Lithium-ion and Lithium-Polymer Batteries
These are the batteries used nowadays. They have lower specific power than nickel-metal hydride batteries but have three times the energy density. They are also less finicky to use and have a longer lifespan. However, they are quite prone to catch on fire if burst and they heavily dislike cold weather. Cold weather makes them discharge quite a bit faster, hence that thermal management system we talked about before.
They are believed to be able to have even higher energy densities, up to 2.5 times as much compared to Lithium-ion. Some brands want to start manufacturing them. Prototypes exist, but they aren’t particularly durable. At least not yet anyway. (3)
A Matter of Currents
As far as how these are all linked, it all goes as follows: you charge the car using that onboard charger. Said electricity goes to the battery pack. From there, when you drive the car, the electricity flows from the battery to the DC-AC converter and to the DC-DC converter, to be used by the motors or small bits and bobs, respectively. This flow is controlled by the BMS and PECU.
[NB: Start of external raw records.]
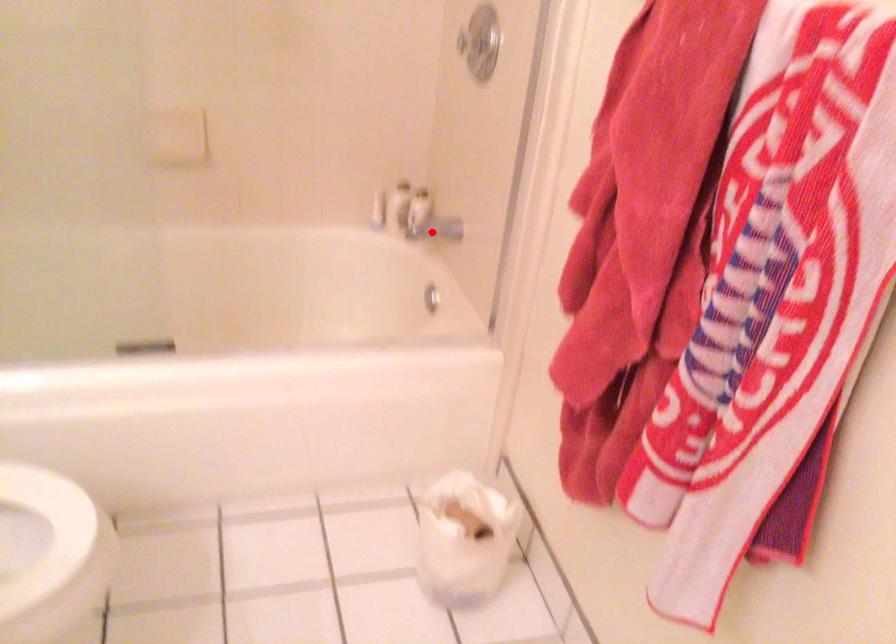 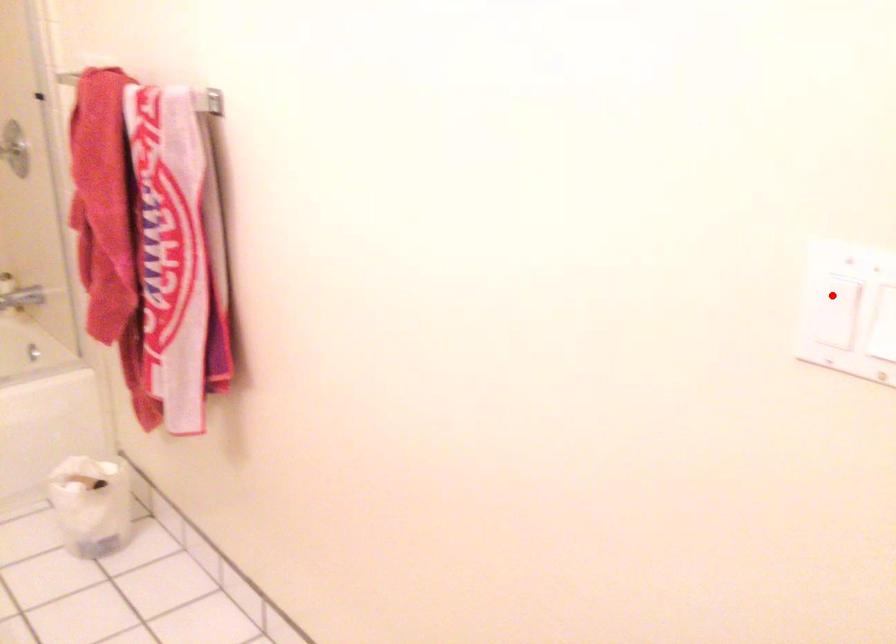 I am providing you with two images of the same scene from different viewpoints. A red point is marked on the first image and another point is marked on the second image. Is the red point in image1 aligned with the point shown in image2?

No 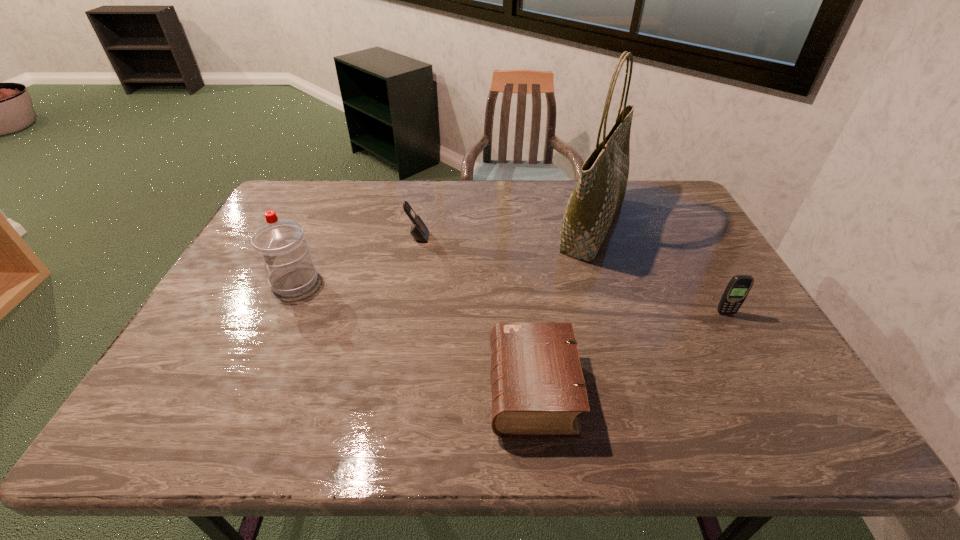 Image resolution: width=960 pixels, height=540 pixels. Identify the location of object that is at the right edge. (739, 286).

Identify the location of free region at the far edge of the desktop. (626, 192).

Image resolution: width=960 pixels, height=540 pixels. Identify the location of blank space at the near edge of the desktop. (439, 417).

In order to click on free space at the left edge of the desktop in this screenshot , I will do `click(244, 273)`.

At what (x,y) coordinates should I click in order to perform the action: click on vacant position at the right edge of the desktop. Please return your answer as a coordinate pair (x, y). Looking at the image, I should click on (756, 380).

You are a GUI agent. You are given a task and a screenshot of the screen. Output one action in this format:
    pyautogui.click(x=<x>, y=<y>)
    Task: Click on the vacant region at the far left corner of the desktop
    
    Given the screenshot: What is the action you would take?
    pyautogui.click(x=286, y=185)

Where is `free point at the far right corner`? The height and width of the screenshot is (540, 960). free point at the far right corner is located at coordinates coord(645,183).

This screenshot has height=540, width=960. Identify the location of free space between the right cellular telephone and the fourth shortest object. (510, 297).

Identify the location of vacant space in between the fourth farthest object and the shopping bag. pyautogui.click(x=660, y=269).

The height and width of the screenshot is (540, 960). What are the coordinates of `free space between the second tallest object and the tallest object` in the screenshot? It's located at (444, 254). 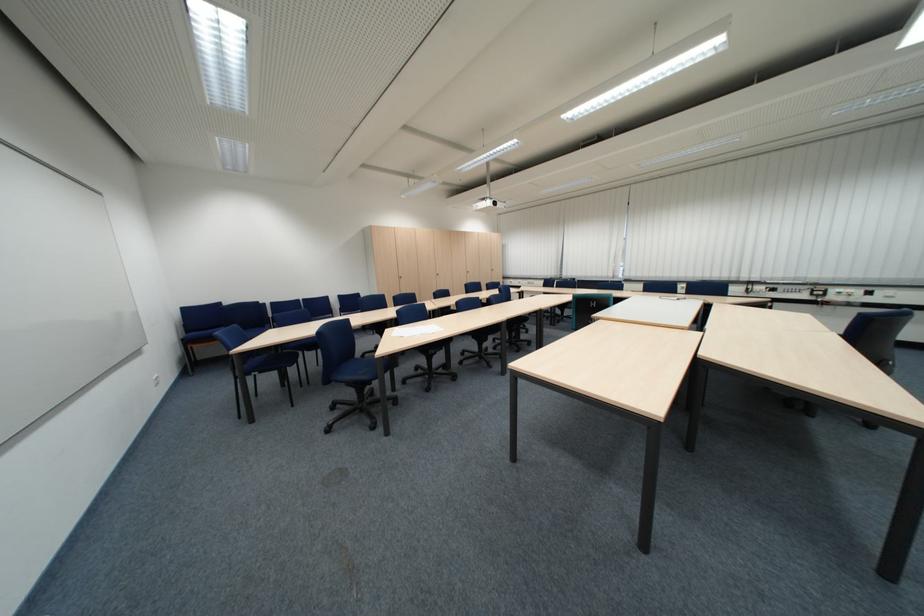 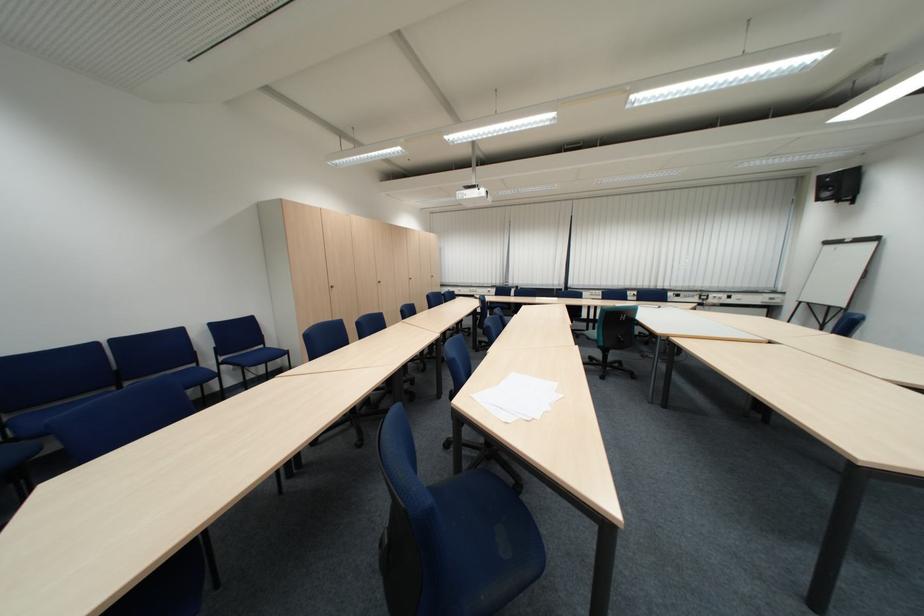 In the second image, find the point that corresponds to point (618, 276) in the first image.

(564, 284) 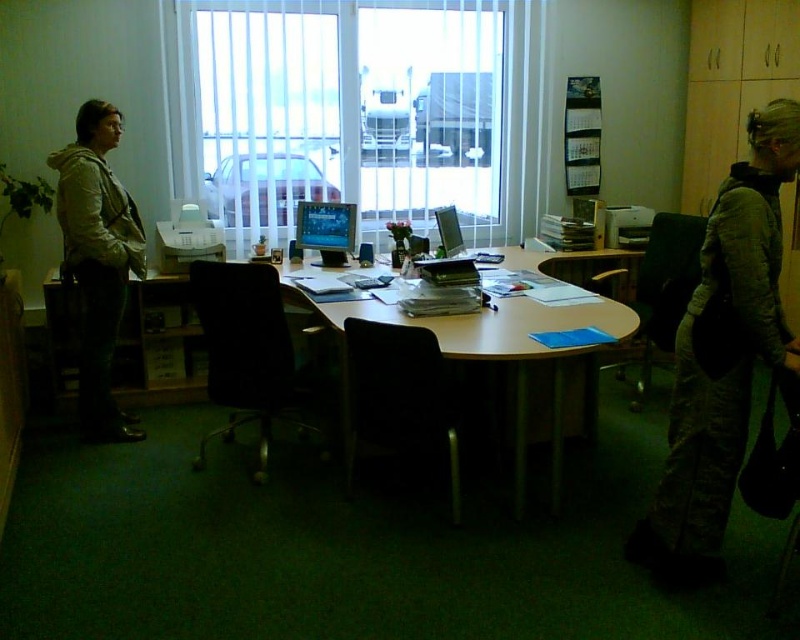 Question: Which of the following is the farthest from the observer?

Choices:
 (A) black leather swivel chair at center
 (B) green corduroy jacket at right

Answer: (A)

Question: Does white vertical blinds at center appear under light gray hoodie at left?

Choices:
 (A) no
 (B) yes

Answer: (A)

Question: Does light gray hoodie at left have a smaller size compared to shiny silver monitor at center?

Choices:
 (A) no
 (B) yes

Answer: (A)

Question: Does green corduroy jacket at right appear on the right side of light gray hoodie at left?

Choices:
 (A) yes
 (B) no

Answer: (A)

Question: Estimate the real-world distances between objects in this image. Which object is farther from the white vertical blinds at center?

Choices:
 (A) green corduroy jacket at right
 (B) black leather swivel chair at center
 (C) wooden table at center

Answer: (A)

Question: Which object appears closest to the camera in this image?

Choices:
 (A) black leather swivel chair at center
 (B) black fabric swivel chair at center

Answer: (A) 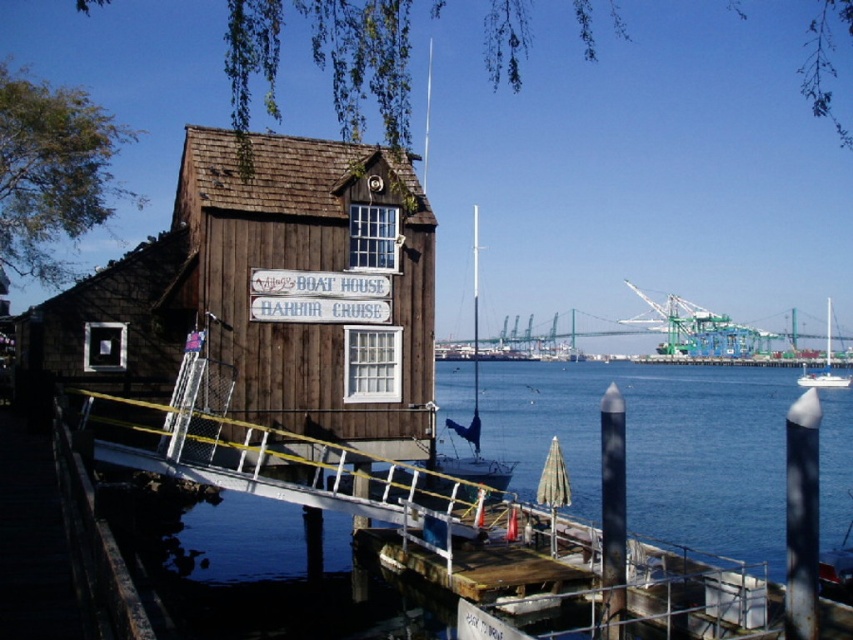 Is blue water at lower center to the right of white glossy sailboat at right from the viewer's perspective?

Incorrect, blue water at lower center is not on the right side of white glossy sailboat at right.

Does blue water at lower center appear under white glossy sailboat at right?

Yes.

Based on the photo, measure the distance between blue water at lower center and camera.

blue water at lower center and camera are 21.98 meters apart from each other.

The image size is (853, 640). What are the coordinates of `blue water at lower center` in the screenshot? It's located at (654, 445).

Is point (621, 401) farther from viewer compared to point (502, 486)?

No, it is in front of (502, 486).

I want to click on white wooden dock at lower center, so click(x=497, y=525).

Find the location of a particular element. white wooden dock at lower center is located at coordinates (497, 525).

At what (x,y) coordinates should I click in order to perform the action: click on white wooden dock at lower center. Please return your answer as a coordinate pair (x, y). The width and height of the screenshot is (853, 640). Looking at the image, I should click on (497, 525).

Between point (320, 230) and point (471, 467), which one is positioned in front?

Point (320, 230)

What do you see at coordinates (268, 292) in the screenshot?
I see `dark brown wood boat house at center` at bounding box center [268, 292].

You are a GUI agent. You are given a task and a screenshot of the screen. Output one action in this format:
    pyautogui.click(x=<x>, y=<y>)
    Task: Click on the dark brown wood boat house at center
    The height and width of the screenshot is (640, 853).
    Given the screenshot: What is the action you would take?
    pyautogui.click(x=268, y=292)

Locate an element on the screen. Image resolution: width=853 pixels, height=640 pixels. dark brown wood boat house at center is located at coordinates (268, 292). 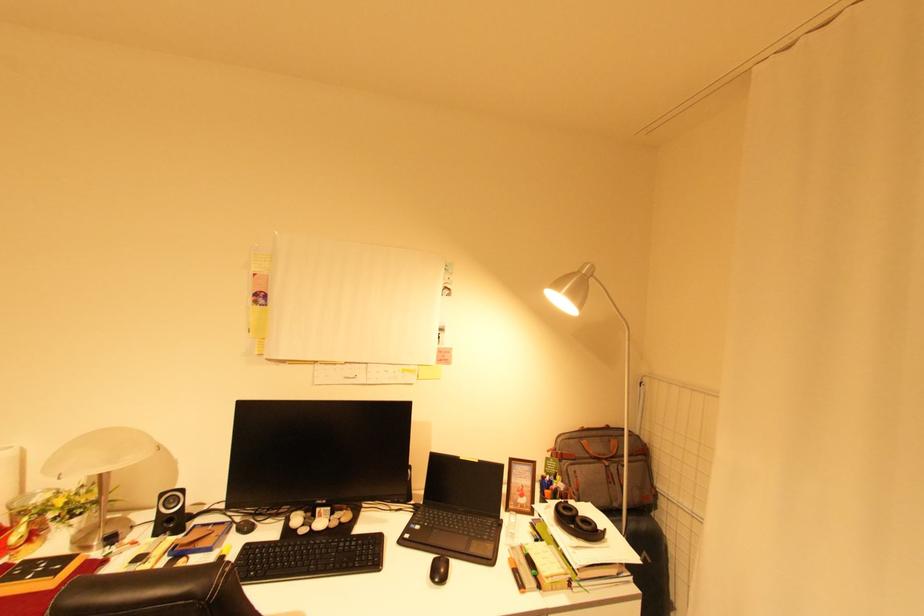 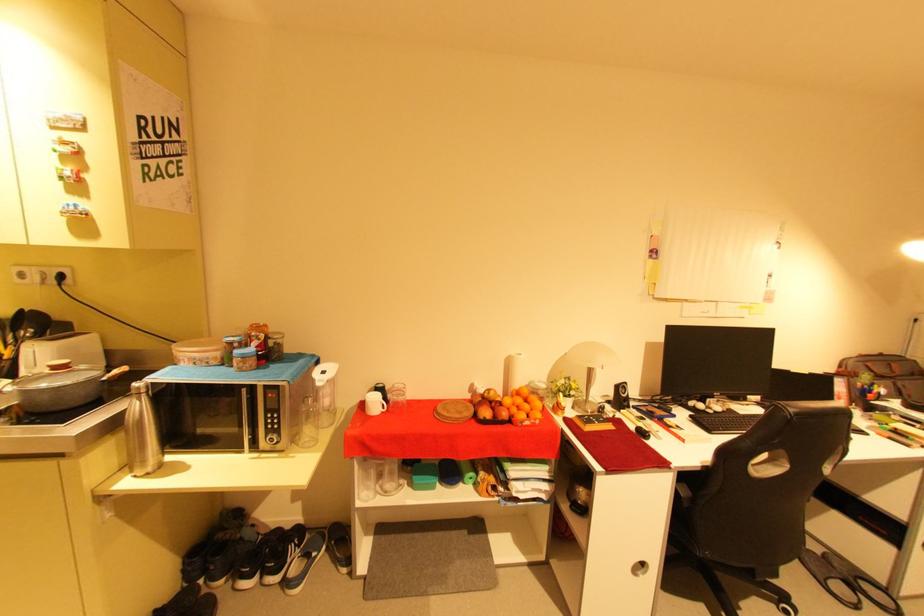 Which direction would the cameraman need to move to produce the second image?

The movement direction of the cameraman is left, backward.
This is, briefly, how a basic battery electric vehicle works and operates. Now you may wonder about more explicit facts, such as how is it built differently than a regular ICE vehicle? It’s still a car, correct? Yes, but technically no.
A regular ICE car has some constraints which need to be considered. There must be room for the engine, at least somewhere. There must also be room for a transmission…again, somewhere. Sure, there’s a transmission, but is my car front-wheel drive, rear-wheel drive, or all-wheel drive? If it’s all-wheel drive, I will also need a center differential or a transfer case. An electric car also has similar questions but with different components.
The biggest component, and the heaviest, is the battery pack. It must be placed strategically, to not alter the car’s center of mass too much or it will affect the car’s dynamics, and neither weirdly placed to not risk it burst in case of a crash. So, the best course of action would be to create the whole chassis and underside with battery storage in mind.
There’s the problem if I make it rear-wheel drive or all-wheel drive. Front-wheel-drive electric cars aren’t all that great, because under heavy acceleration due to high power and hefty weight they will understeer quite a lot. If their electric motors are on the smaller side and quite mellow, then a front-wheel-drive format is fine.
Still, it begs the question of where to place the motor or motors. If you use a single motor in a rear-wheel-drive layout, you will need a rear differential. If you use two motors in the back for a rear-wheel-drive format, like a Tesla, then there’s no need for a differential so there’s more room for batteries or a larger trunk.
Speaking of the trunk, should you make the front trunk small to improve visibility, or make it bigger for transportation or for a very important crumple zone? The front trunk, or lack thereof, can also be altered to factor in aerodynamics to a greater extent. There are many other caveats that manufacturers must consider now, which they haven’t done before.
For instance, why does the EV have a gear stick with Drive, Park, and Reverse? Does the EV have a transmission? If you only use a single motor, then that differential is the single-speed transmission, because that’s the final drive in a regular car. No extra transmission is required, because as stated above, the DC-AC converter acts like an automatic transmission. If the EV uses two electric motors for the rear wheels, then there isn’t even a transmission, so the car is gearless. This is done because the DC-AC converter can make it so the electric motor spins quite slowly with a bunch of torque by changing the voltage and the frequency of the AC. They use that gear stick to keep it familiar to the user. You would still need a way to make your car travel in reverse, so keeping the gear stick practice is preferred.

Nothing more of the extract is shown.